Si en nuestra familia hubo o hay violencia en cualquiera de sus modalidades, lo más probable es que esta situación nos haya afectado o nos afecte de alguna manera.
Los estudiosos sobre el tema han descubierto, por ejemplo, que las personas que son agresivas o violentas vienen de familias altamente conflictivas o bien, que durante su infancia sufrieron rechazo o ausencia de amor por parte de sus padres.[2]
Se señala también que los niños tienen mayor riesgo de ser víctimas de violencia si en el hogar ocurre violencia conyugal, y que tanto esposos violentos como esposas abusadas son significativamente más propensos a abusar de sus hijos.[3]
Cuando ocurre este maltrato y abuso hacia los hijos, lo más seguro es que éste se replique más adelante. Cuando las niñas y los niños violentados sean jóvenes y después adultos probablemente tendrán relaciones interpersonales conflictivas y violentas, tal y como lo aprendieron en casa.

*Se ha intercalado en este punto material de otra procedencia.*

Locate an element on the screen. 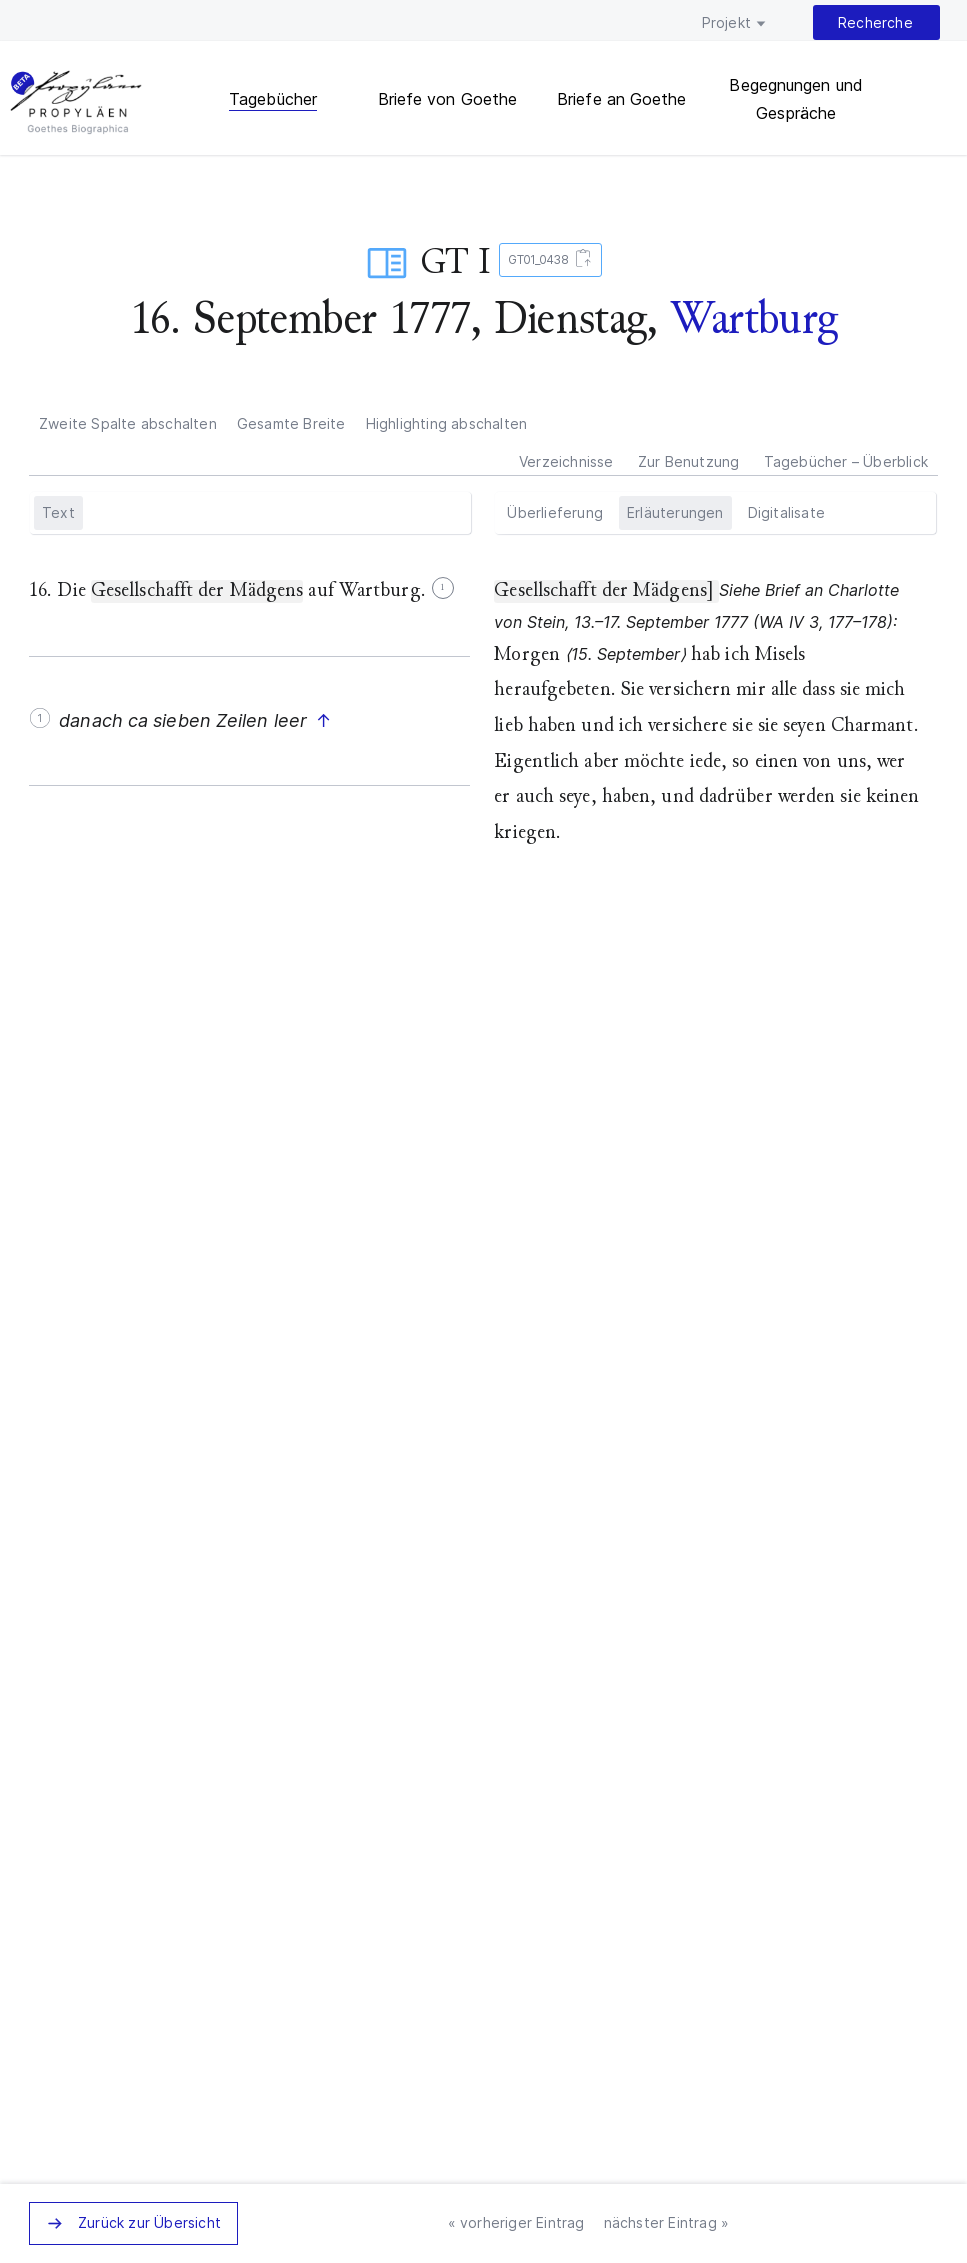  Tagebücher is located at coordinates (273, 99).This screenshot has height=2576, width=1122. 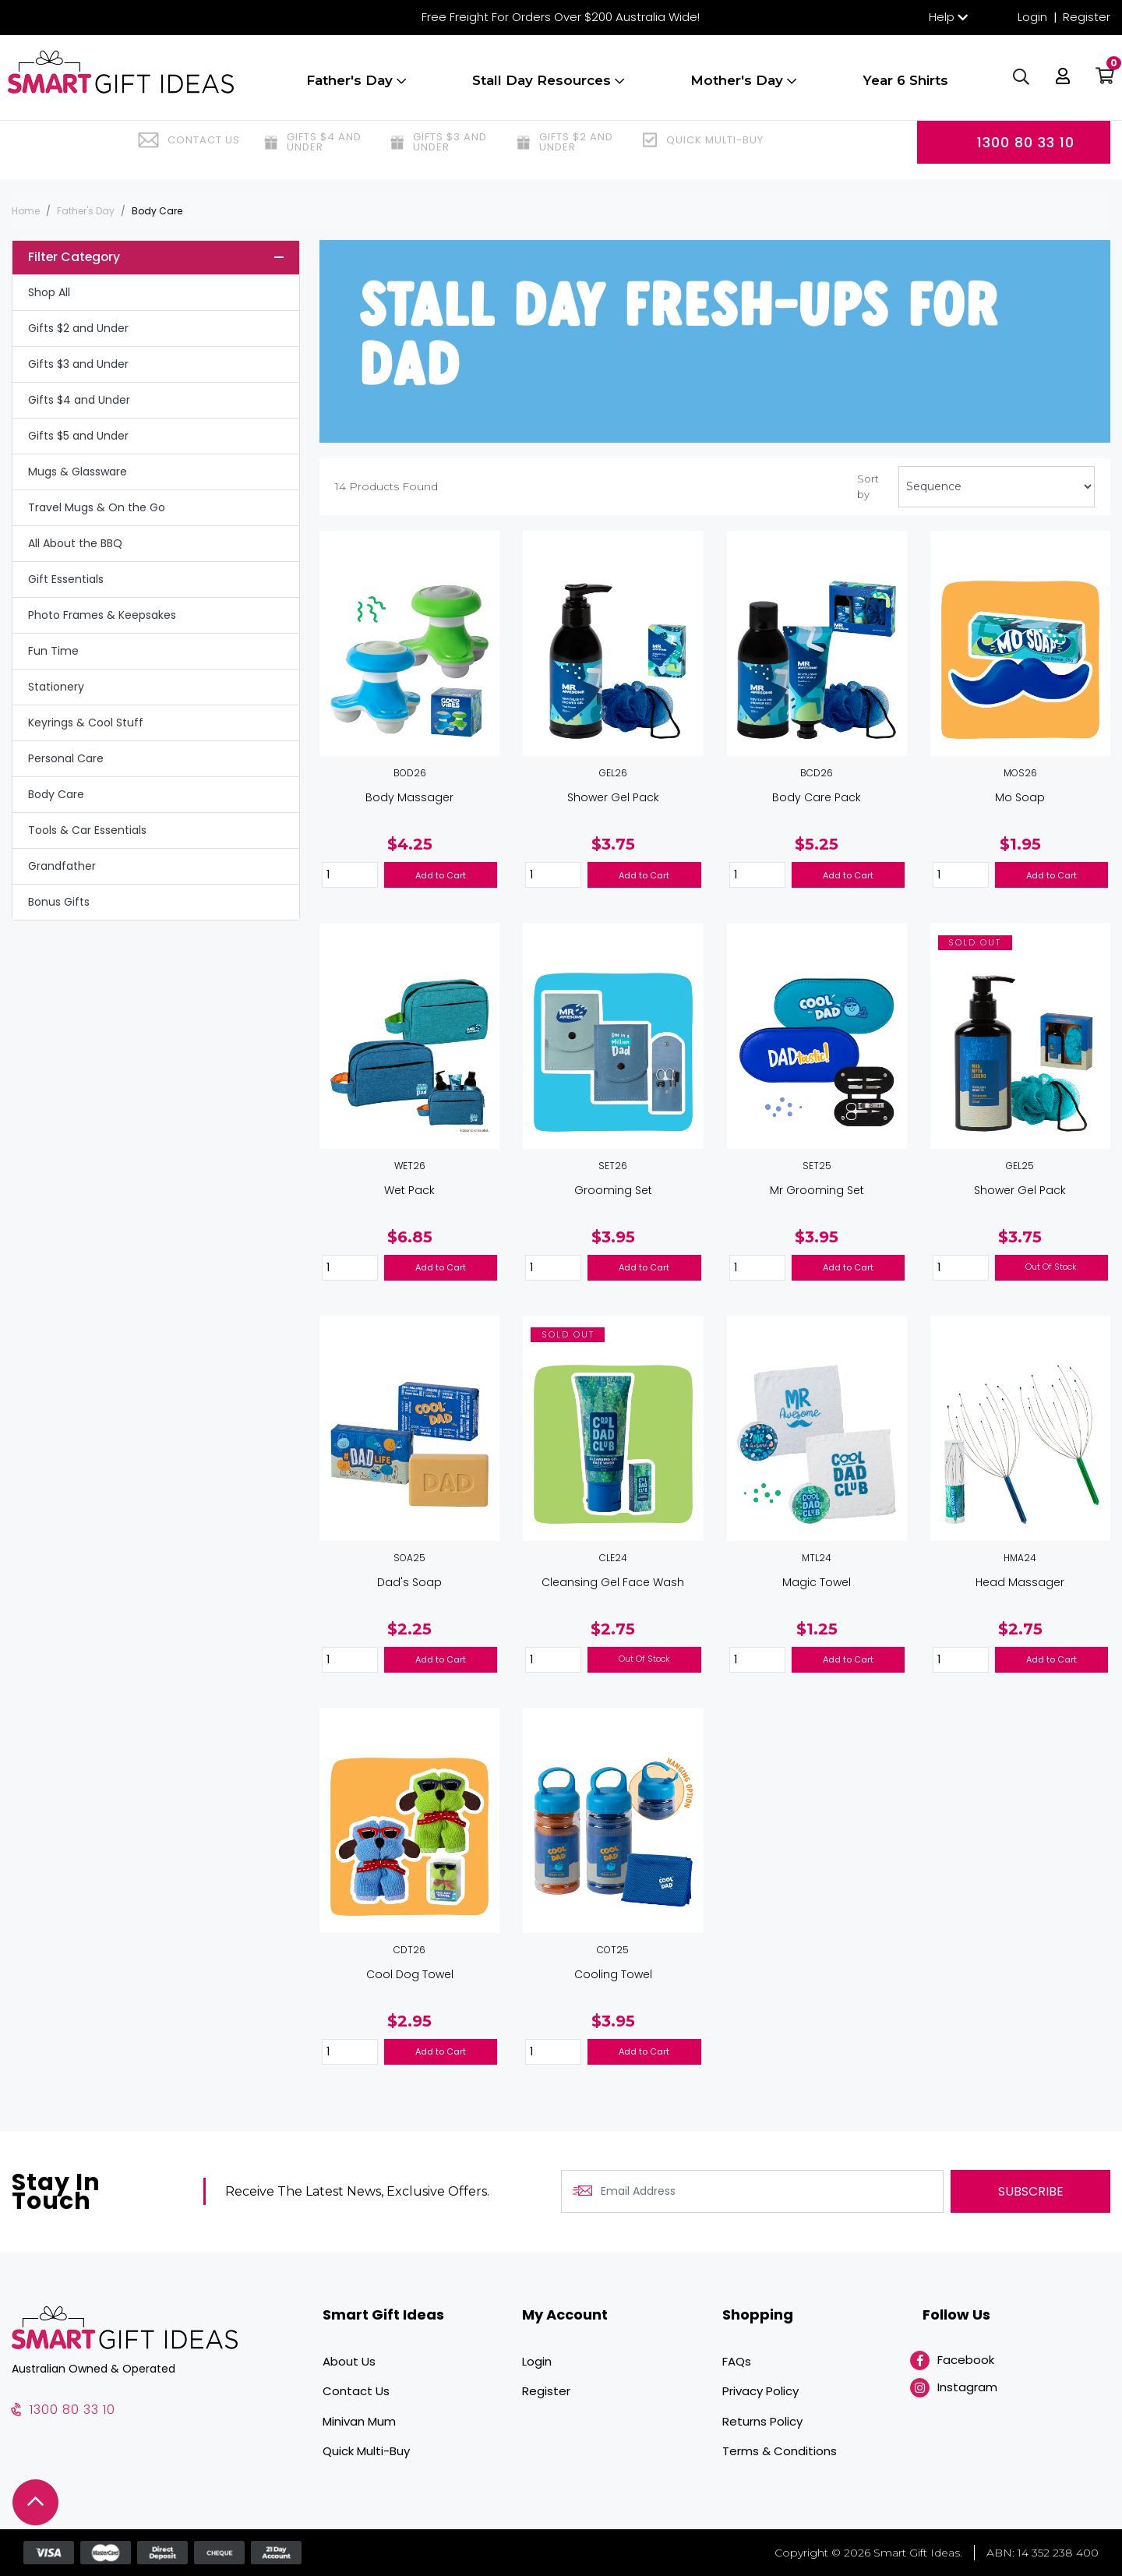 What do you see at coordinates (87, 830) in the screenshot?
I see `Tools & Car Essentials` at bounding box center [87, 830].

Así es como los desórdenes y la disfunción en la familia se convierte en la semilla de nuevas y más formas de conductas violentas. Y lo más grave de todo, es que éstas se viven con gran naturalidad, ya sea como víctima o como agresor.
[1] http://www.inegi.org.mx/prod_serv/contenidos/espanol/bvinegi/productos/estudios/sociodemografico/mujeresrural/2011/702825048327.pdf.
[2] Velazco, E., Violencia intrafamiliar: mal social, mal universal. Asamblea Nº 26. México, DF. Asamblea Legislativa del Distrito Federal, México, 1997.
[3] López Estrada, S.; Violencia de género y políticas públicas, El Colegio de la Frontera Norte, México, 2009.